A report on the re-entry the Cosmos 749 rocket can be found in the Journal of the British Astronomical Association (1981, vol. 91, page 561). It broke up during re-entry, and the last fragment is thought to have burnt out somewhere east of the coastal town of Clacton in Essex. Any surviving fragments would have fallen into the North Sea, and hence have been unrecoverable. As far as I am aware, no fragments from this re-entry were ever detected on radar, but it is possible that the radar tapes were examined to see if anything did get through and this may explain some of the stories about radar checks that were later attributed to the Rendlesham Forest UFO.

In her 1998 book UFO Crash Landing?, Jenny Randles suggests that the NSA on Orford Ness had fired an energy beam into space to ‘jam the electronics on the Soviet military satellite and deflect its orbital path causing it to burn up in a controlled fashion’. She names the source of this energy beam as a secret radar project called Cobra Mist.

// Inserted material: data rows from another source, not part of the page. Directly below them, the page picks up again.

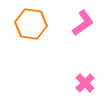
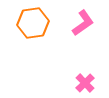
orange hexagon: moved 2 px right, 1 px up; rotated 16 degrees counterclockwise
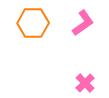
orange hexagon: rotated 8 degrees clockwise
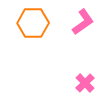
pink L-shape: moved 1 px up
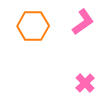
orange hexagon: moved 3 px down
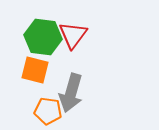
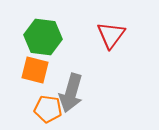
red triangle: moved 38 px right
orange pentagon: moved 2 px up
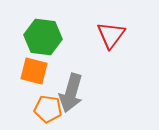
orange square: moved 1 px left, 1 px down
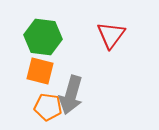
orange square: moved 6 px right
gray arrow: moved 2 px down
orange pentagon: moved 2 px up
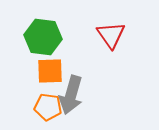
red triangle: rotated 12 degrees counterclockwise
orange square: moved 10 px right; rotated 16 degrees counterclockwise
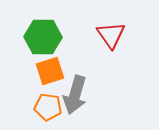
green hexagon: rotated 6 degrees counterclockwise
orange square: rotated 16 degrees counterclockwise
gray arrow: moved 4 px right
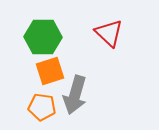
red triangle: moved 2 px left, 2 px up; rotated 12 degrees counterclockwise
orange pentagon: moved 6 px left
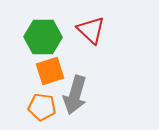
red triangle: moved 18 px left, 3 px up
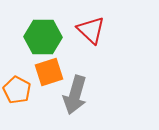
orange square: moved 1 px left, 1 px down
orange pentagon: moved 25 px left, 17 px up; rotated 20 degrees clockwise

And in a subsequent book, The UFOs That Never Were, she goes on to claim that the flightpath of the incoming debris altered ‘as if something caused the trajectory to be deflected’. 

Rocket, not satellite

To assess the credibility of that idea requires some background information. Firstly, the object that re-entered was not what most people would think of as a ‘real’ satellite. It was in fact the upper stage of the carrier rocket that launched Cosmos 749 over five years earlier, in July 1975. (It is usual for the top stage of a launch rocket to go into orbit with the satellite, and is a major contributor to the amount of ‘junk’ in orbit). As such it was a dead, inert cylinder of metal, and there would have been no way to command it down even if anyone had wanted to do so. What’s more, the re-entry started 1,500 miles away over North Africa.

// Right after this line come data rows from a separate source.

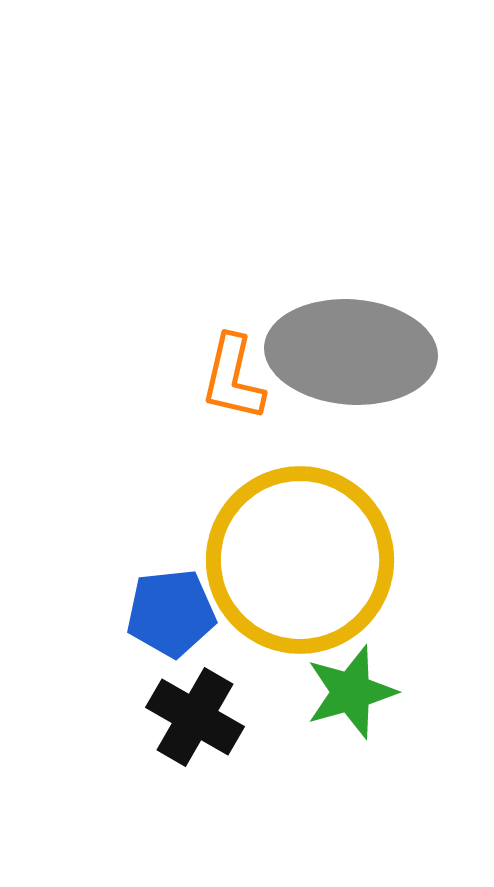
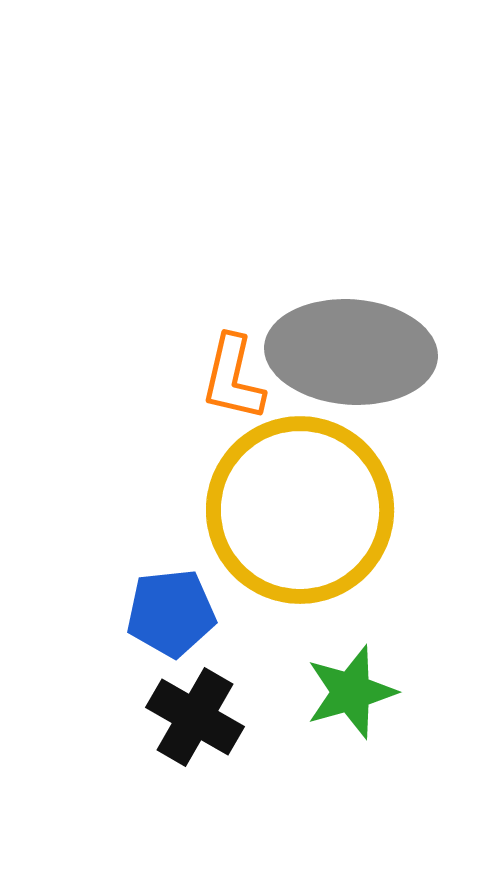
yellow circle: moved 50 px up
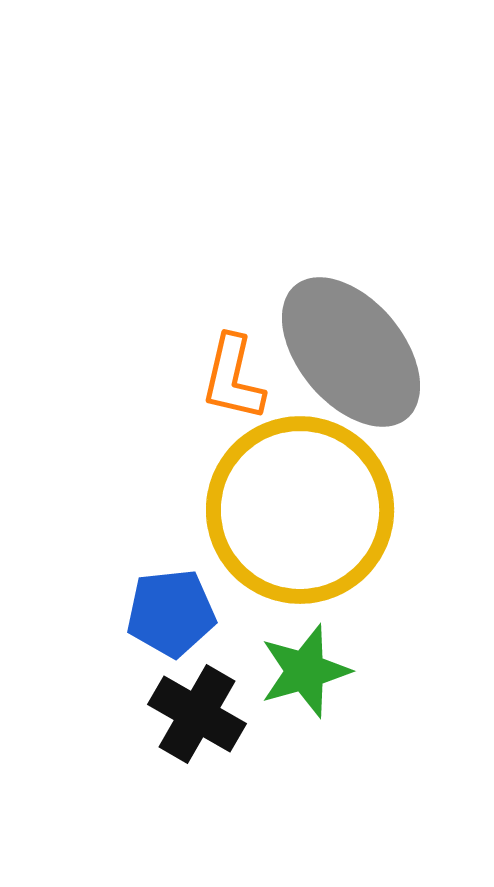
gray ellipse: rotated 46 degrees clockwise
green star: moved 46 px left, 21 px up
black cross: moved 2 px right, 3 px up
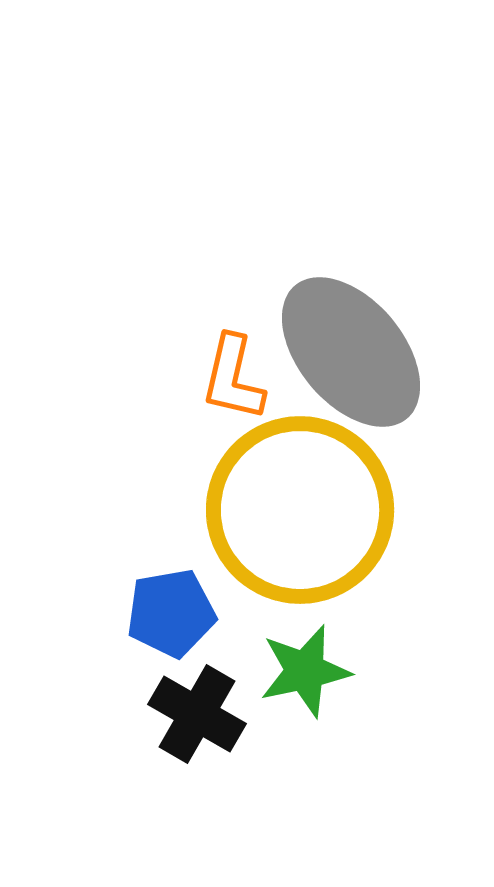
blue pentagon: rotated 4 degrees counterclockwise
green star: rotated 4 degrees clockwise
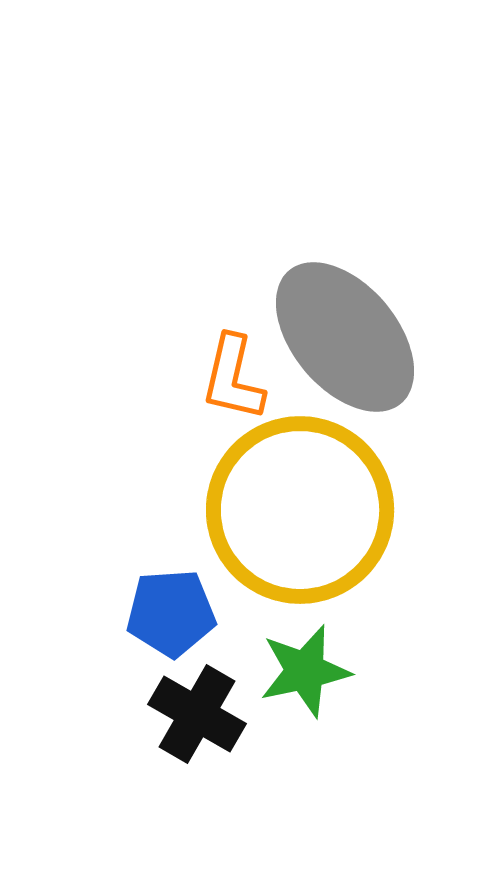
gray ellipse: moved 6 px left, 15 px up
blue pentagon: rotated 6 degrees clockwise
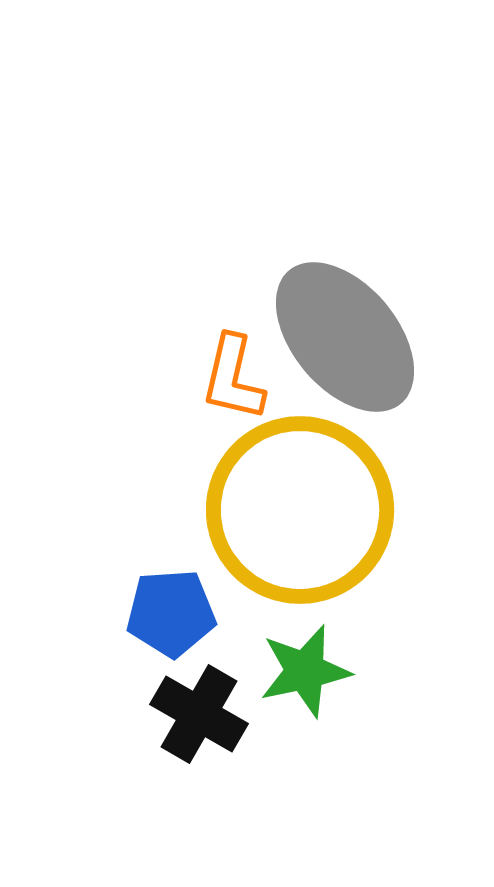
black cross: moved 2 px right
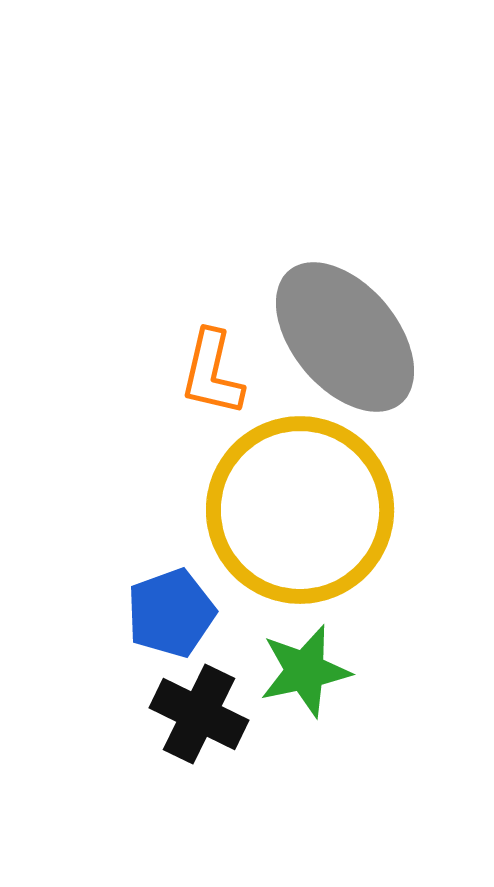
orange L-shape: moved 21 px left, 5 px up
blue pentagon: rotated 16 degrees counterclockwise
black cross: rotated 4 degrees counterclockwise
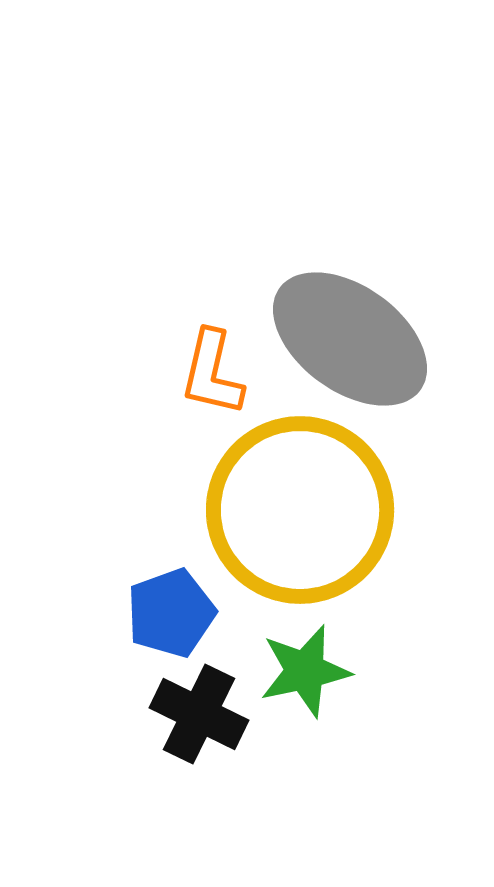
gray ellipse: moved 5 px right, 2 px down; rotated 14 degrees counterclockwise
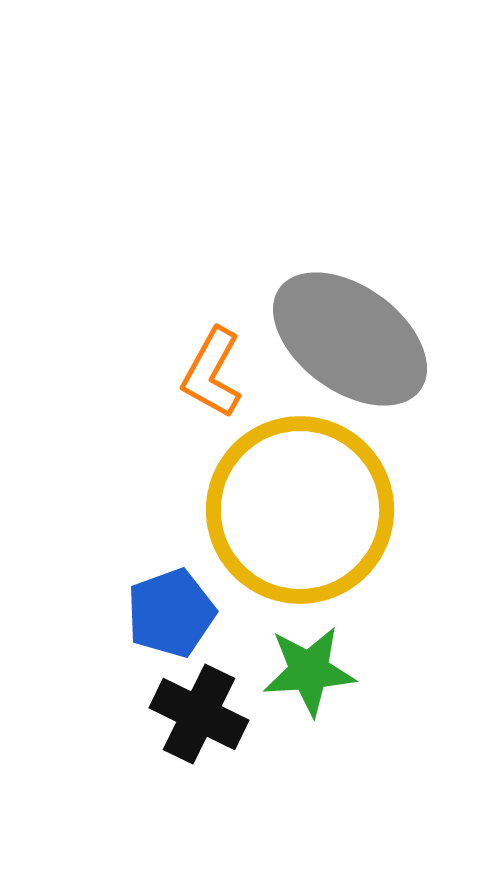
orange L-shape: rotated 16 degrees clockwise
green star: moved 4 px right; rotated 8 degrees clockwise
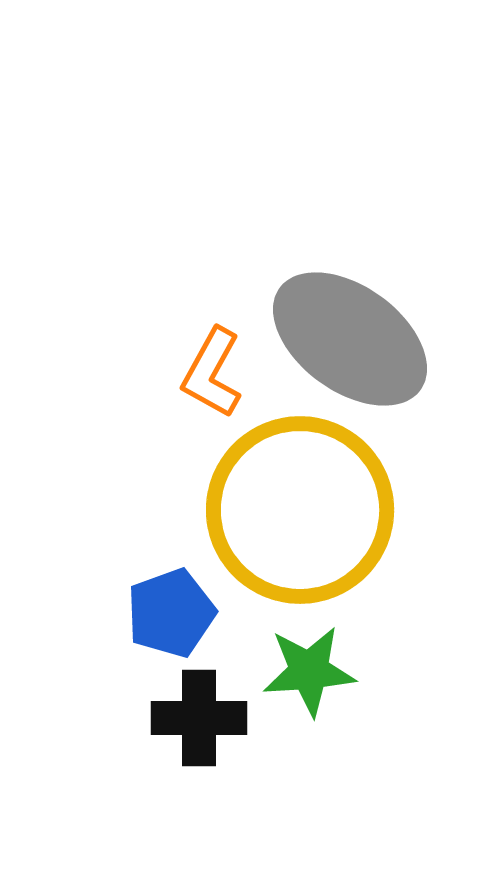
black cross: moved 4 px down; rotated 26 degrees counterclockwise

The real Cosmos 749 satellite had in fact re-entered three months earlier, in September 1980. It was an electronic eavesdropping satellite but it was not the type of satellite designed to be brought back to Earth, nor was it nuclear-powered. And the British Astronomical Association research paper referenced above makes it clear that Jenny’s claim that the incoming object somehow changed course is simply wrong.

Cobra Mist

Now for some information about Cobra Mist. It was an over-the-horizon radar and as such was designed to detect missiles coming from Russia and the eastern bloc over azimuths 19.5° to 110.5° clockwise from true north, whereas Cosmos 749 came in from the southwest. What would have been needed here was not an over-the-horizon but an over-the-shoulder radar. 

According to FOIA documents made available on 

http://www.cufon.org/cufon/cobramst.htm

the radar never worked successfully. It was closed at the end of June 1973, over seven years before the Rendlesham Forest UFO sighting, and the hardware dismantled. The closure was publicly announced by the MoD that same month in 1973 (not 1983, as Jenny has it on page 189 of UFO Crash Landing). See also this Wikipedia entry and this link.

Although the Cosmos 749 re-entry sparked a rash of UFO sightings that were reported on national radio news that night and might well have put the airmen at RAF Woodbridge on ‘UFO alert’, there is no evidence to suggest that it had any other connection with the later events in Rendlesham Forest.